Several anxiety disorders such as post-traumatic stress disorder (PTSD) involve heterogeneous changes in several different brain regions, such as the hippocampus, amygdala, and nucleus accumbens. The cellular encoding of traumatic events and the behavioral responses triggered by such events has been shown to lie primarily in changes in signaling molecules associated with synaptic transmission.

Global gene expression profiling of the various gene regions implicated in fear and anxiety processing, using mice models, has led to the identification of temporally and spatially distinct sets of differentially expressed genes. Pathway analysis of these genes has indicated possible roles in neurogenesis and anxiety-related behavioural responses, alongside other functional and phenotypic observations.

Mice models for brain research have contributed significantly to drug development and increased our understanding of the genomic underpinnings of several neurological diseases in the last generation. Chlorpromazine, the first antipsychotic drug (discovered in 1951), was identified as a viable treatment option after it was shown to suppress response to aversive stimuli in rats in a behavioural screen.

==== Challenges ====
The modelling and assessment of latent symptoms (thoughts, verbal learning, social interactions, cognitive behaviour) remains a challenge when using model organisms to study psychiatric disorders with a complex genetic pathology. For example, a given genotype+phenotype in a mouse model must imitate the genomic underpinnings of a phenotype observed in a human.

This is a particularly crucial item of consideration in spectrum disorders such as autism. Autism is a disorder whose symptoms can be divided into two categories: (i) deficits of social interactions and (ii) repetitive behaviours and restricted interests.
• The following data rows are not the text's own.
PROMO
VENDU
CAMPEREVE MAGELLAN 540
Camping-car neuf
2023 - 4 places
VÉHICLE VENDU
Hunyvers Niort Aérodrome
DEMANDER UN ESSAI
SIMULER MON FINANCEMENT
Since mice tend to be more social creatures amongst all members of the order Rodentia currently being used as model organisms, mice are generally used to model human psychiatric disorders as closely as possible. Particularly for autism, the following work-arounds are currently in place to emulate human behavioural symptoms:
- For the first diagnostic category of impaired social behaviour, mice are subject to a social assay intended to represent typical autistic social deficits. Normal social behaviour for mice includes sniffing, following, physical contact and allogrooming. Vocal communication could be used as well.
- There are a number of ways the second diagnostic category can be observed in mice. Examples of repetitive behaviours can include excessive circling, self-grooming and excessive digging. Usually these behaviours would be performed consistently within a long measurement of time (i.e. self-grooming for 10 minutes).
  - While repetitive behaviours are easily observable, it is difficult to characterize actual restricted interests of mice. One aspect of restricted interests of autistic individuals is the "insistence of sameness"—the concept that autistic individuals require their environment to remain consistent. If that environment should change, the individual would experience stress and anxiety. There has been reported success in confirming a mouse model of autism by changing the mouse's environment.
In any of these experiments, the 'autistic' mice have a 'normal' socializing partner and the scientists observing the mice are unaware ("blind") to the genotypes of the mice.
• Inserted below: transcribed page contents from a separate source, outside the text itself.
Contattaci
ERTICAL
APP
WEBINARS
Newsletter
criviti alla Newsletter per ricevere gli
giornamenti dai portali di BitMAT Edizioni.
==Gene expression in the brain==
The gene expression profile of the central nervous system (CNS) is unique. Eighty percent of all human genes are expressed in the brain; 5,000 of these genes are solely expressed in the CNS. The human brain has the highest amount of gene expression of all studied mammalian brains. In comparison, tissues outside of the brain will have more similar expression levels in comparison to their mammalian counterparts. One source of the increased expression levels in the human brain is from the non-protein coding region of the genome. Numerous studies have indicated that the human brain have a higher level of expression in regulatory regions in comparison to other mammalian brains. There is also notable enrichment for more alternative splicing events in the human brain.

===Spatial differences===
Gene expression profiles also vary within specific regions of the brain. A microarray study showed that the transcriptome profile of the CNS clusters together based on region. A different study characterized the regulation of gene expression across 10 different regions based on their eQTL signals. The cause of the varying expression profiles relates to function, neuron migration and cellular heterogeneity of the region. Even the three layers of the cerebral cortex have distinct expression profiles.

A study completed at Harvard Medical School in 2014 was able to identify developmental lineages stemming from single base neuronal mutations. The researchers sequenced 36 neurons from the cerebral cortex of three normal individuals, and found that highly expressed genes, and neural associated genes, were significantly enriched for single-neuron SNVs. These SNVs, in turn, were found to be correlated with chromatin markers of transcription from fetal brain.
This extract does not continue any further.